[PROBLEM STATEMENT] Beneath this line are entries. Copy the range from the line with "du@beispiel.de" to the line with "που είναι υποεκπροσωπούμενες. Μέσω διαφόρων", ends included, exactly; leave pictures out.

[DATASET EXTRACT]

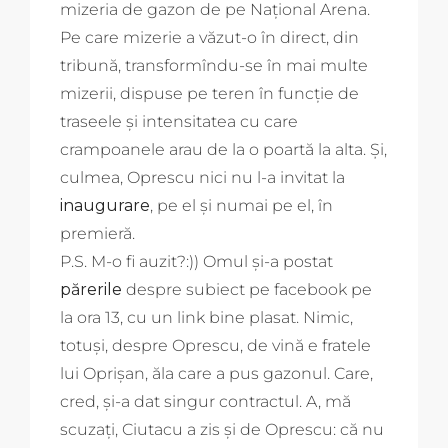
mizeria de gazon de pe Național Arena.
Pe care mizerie a văzut-o în direct, din
tribună, transformîndu-se în mai multe
mizerii, dispuse pe teren în funcție de
traseele și intensitatea cu care
crampoanele arau de la o poartă la alta. Și,
culmea, Oprescu nici nu l-a invitat la
inaugurare
, pe el și numai pe el, în
premieră.
P.S. M-o fi auzit?:)) Omul și-a postat
părerile
despre subiect pe facebook pe
la ora 13, cu un link bine plasat. Nimic,
totuși, despre Oprescu, de vină e fratele
lui Oprișan, ăla care a pus gazonul. Care,
cred, și-a dat singur contractul. A, mă
scuzați, Ciutacu a zis și de Oprescu: că nu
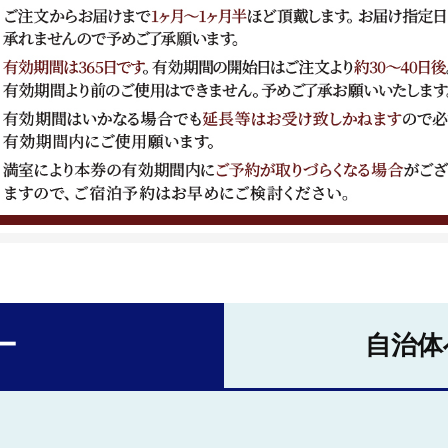
ー
自治体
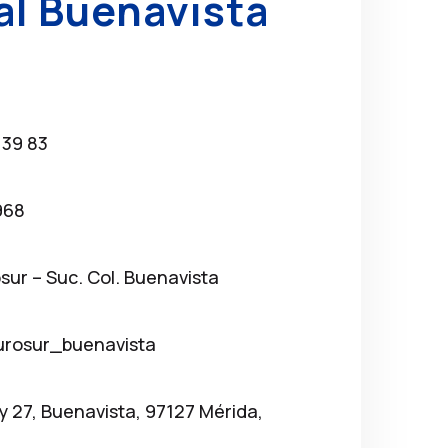
al Buenavista
 39 83
968
osur – Suc. Col. Buenavista
urosur_buenavista
 y 27, Buenavista, 97127 Mérida,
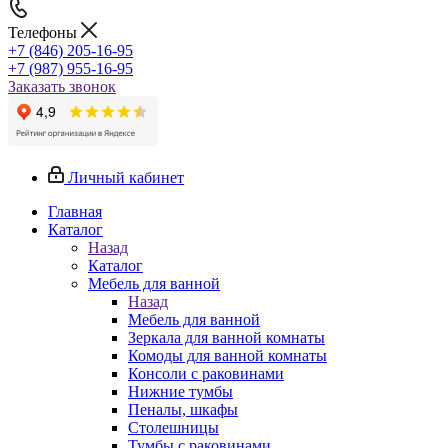
Телефоны
+7 (846) 205-16-95
+7 (987) 955-16-95
Заказать звонок
Личный кабинет
Главная
Каталог
Назад
Каталог
Мебель для ванной
Назад
Мебель для ванной
Зеркала для ванной комнаты
Комоды для ванной комнаты
Консоли с раковинами
Нижние тумбы
Пеналы, шкафы
Столешницы
Тумбы с раковинами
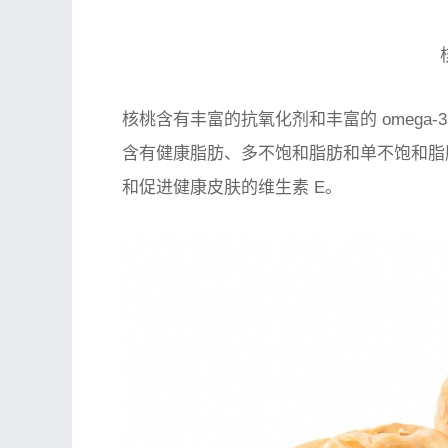
核桃含有丰富的抗氧化剂和丰富的 omega
含有健康脂肪、多不饱和脂肪和单不饱和脂
和促进健康皮肤的维生素 E。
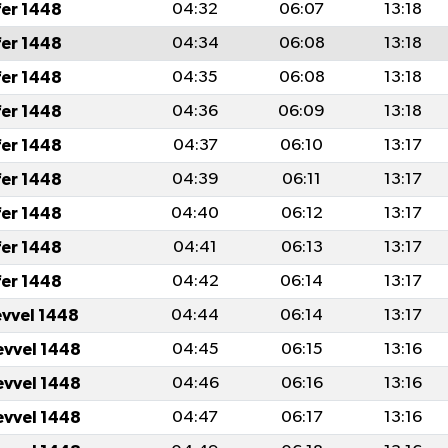
fer 1448
04:32
06:07
13:18
fer 1448
04:34
06:08
13:18
fer 1448
04:35
06:08
13:18
fer 1448
04:36
06:09
13:18
fer 1448
04:37
06:10
13:17
fer 1448
04:39
06:11
13:17
fer 1448
04:40
06:12
13:17
fer 1448
04:41
06:13
13:17
fer 1448
04:42
06:14
13:17
evvel 1448
04:44
06:14
13:17
evvel 1448
04:45
06:15
13:16
evvel 1448
04:46
06:16
13:16
evvel 1448
04:47
06:17
13:16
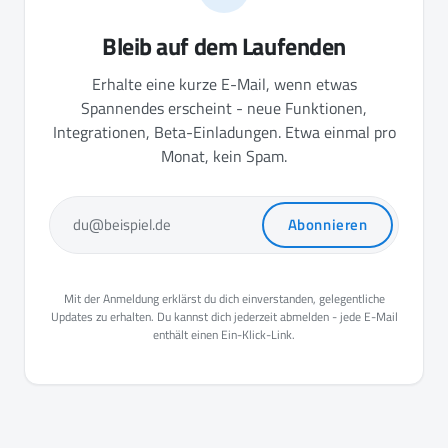
Bleib auf dem Laufenden
Erhalte eine kurze E-Mail, wenn etwas
Spannendes erscheint - neue Funktionen,
Integrationen, Beta-Einladungen. Etwa einmal pro
Monat, kein Spam.
Abonnieren
du@beispiel.de
Mit der Anmeldung erklärst du dich einverstanden, gelegentliche
Updates zu erhalten. Du kannst dich jederzeit abmelden - jede E-Mail
enthält einen Ein-Klick-Link.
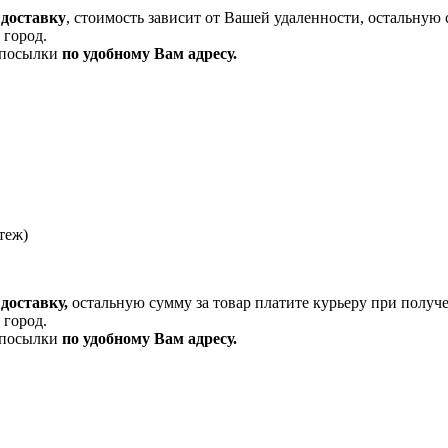
 доставку
, стоимость зависит от Вашей удаленности, остальную 
 город.
и посылки
по удобному Вам адресу.
теж)
доставку,
остальную сумму за товар платите курьеру при получ
 город.
и посылки
по удобному Вам адресу.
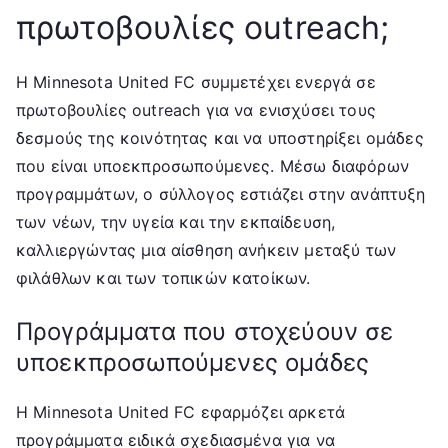
πρωτοβουλίες outreach;
Η Minnesota United FC συμμετέχει ενεργά σε
πρωτοβουλίες outreach για να ενισχύσει τους
δεσμούς της κοινότητας και να υποστηρίξει ομάδες
που είναι υποεκπροσωπούμενες. Μέσω διαφόρων
προγραμμάτων, ο σύλλογος εστιάζει στην ανάπτυξη
των νέων, την υγεία και την εκπαίδευση,
καλλιεργώντας μια αίσθηση ανήκειν μεταξύ των
φιλάθλων και των τοπικών κατοίκων.
Προγράμματα που στοχεύουν σε
υποεκπροσωπούμενες ομάδες
Η Minnesota United FC εφαρμόζει αρκετά
προγράμματα ειδικά σχεδιασμένα για να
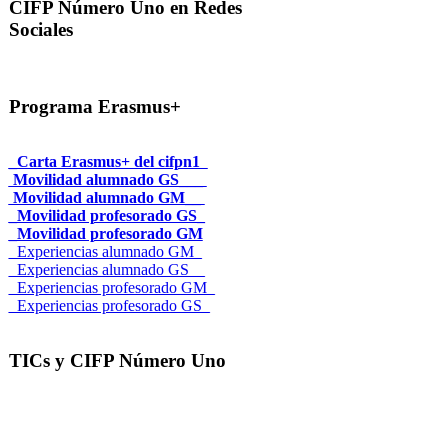
CIFP Número Uno en Redes
Sociales
Programa Erasmus+
_Carta Erasmus+ del cifpn1
Movilidad alumnado GS___
Movilidad alumnado GM__
_Movilidad profesorado GS_
_Movilidad profesorado GM
_Experiencias alumnado GM_
_Experiencias alumnado GS__
_Experiencias profesorado GM_
_Experiencias profesorado GS_
TICs y CIFP Número Uno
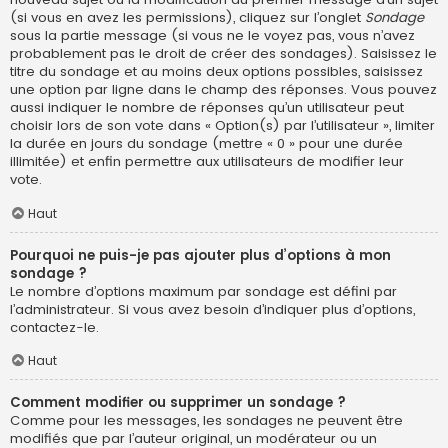
(si vous en avez les permissions), cliquez sur l’onglet
Sondage
sous la partie message (si vous ne le voyez pas, vous n’avez
probablement pas le droit de créer des sondages). Saisissez le
titre du sondage et au moins deux options possibles, saisissez
une option par ligne dans le champ des réponses. Vous pouvez
aussi indiquer le nombre de réponses qu’un utilisateur peut
choisir lors de son vote dans « Option(s) par l’utilisateur », limiter
la durée en jours du sondage (mettre « 0 » pour une durée
illimitée) et enfin permettre aux utilisateurs de modifier leur
vote.
Haut
Pourquoi ne puis-je pas ajouter plus d’options à mon
sondage ?
Le nombre d’options maximum par sondage est défini par
l’administrateur. Si vous avez besoin d’indiquer plus d’options,
contactez-le.
Haut
Comment modifier ou supprimer un sondage ?
Comme pour les messages, les sondages ne peuvent être
modifiés que par l’auteur original, un modérateur ou un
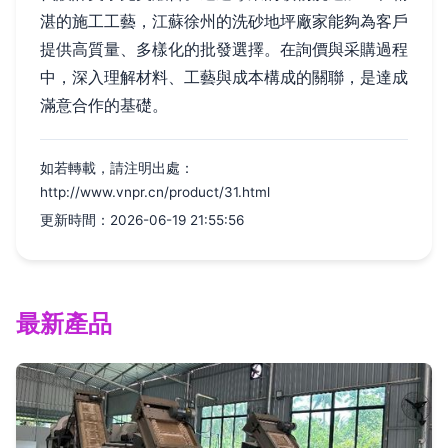
湛的施工工藝，江蘇徐州的洗砂地坪廠家能夠為客戶
提供高質量、多樣化的批發選擇。在詢價與采購過程
中，深入理解材料、工藝與成本構成的關聯，是達成
滿意合作的基礎。
如若轉載，請注明出處：
http://www.vnpr.cn/product/31.html
更新時間：2026-06-19 21:55:56
最新產品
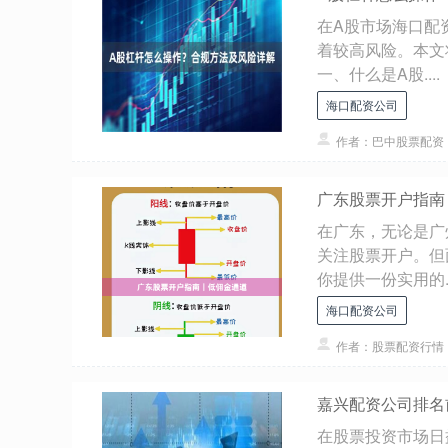
在A股市场海口配
着较高风险。本文
一、什么是A股....
海口配资公司
作者：巴中股票配资
广东股票开户指南
在广东，无论是广
关注股票开户。但
你提供一份实用的..
海口配资公司
作者：股票配资行情
嘉兴配资公司排名
在股票投资市场日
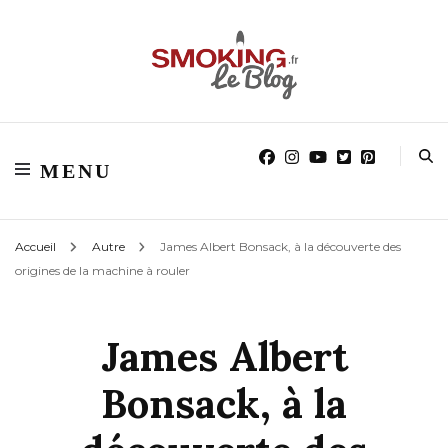
Blog smoking.fr
Blog smoking.fr
MENU
Accueil
Autre
James Albert Bonsack, à la découverte des
origines de la machine à rouler
James Albert
Bonsack, à la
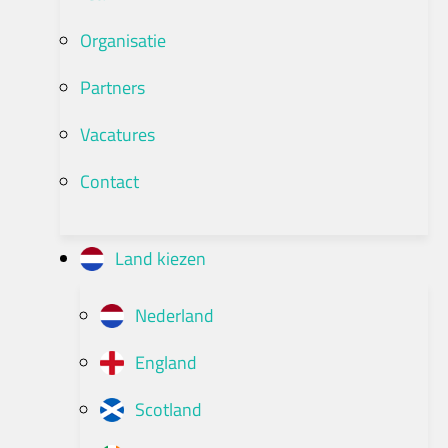
Organisatie
Partners
Vacatures
Contact
Land kiezen
Nederland
England
Scotland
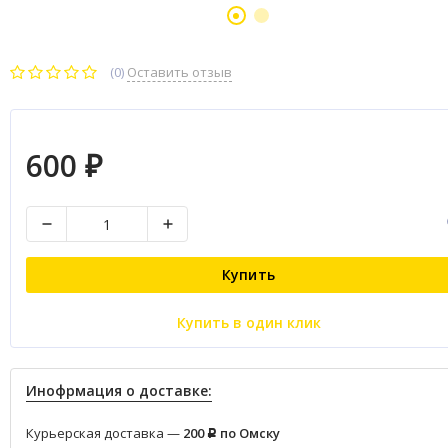
(0)
Оставить отзыв
600
₽
Купить
Купить в один клик
Инофрмация о доставке:
Курьерская доставка —
200
по Омску
Р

[WRITTEN ANSWER]
du@beispiel.de
Mit der Anmeldung erklärst du dich einverstanden, gelegentliche
Updates zu erhalten. Du kannst dich jederzeit abmelden - jede E-Mail
enthält einen Ein-Klick-Link.
 доставку
, стоимость зависит от Вашей удаленности, остальную 
 город.
и посылки
по удобному Вам адресу.
теж)
доставку,
остальную сумму за товар платите курьеру при получ
 город.
и посылки
по удобному Вам адресу.
πρωτοβουλίες outreach;
Η Minnesota United FC συμμετέχει ενεργά σε
πρωτοβουλίες outreach για να ενισχύσει τους
δεσμούς της κοινότητας και να υποστηρίξει ομάδες
που είναι υποεκπροσωπούμενες. Μέσω διαφόρων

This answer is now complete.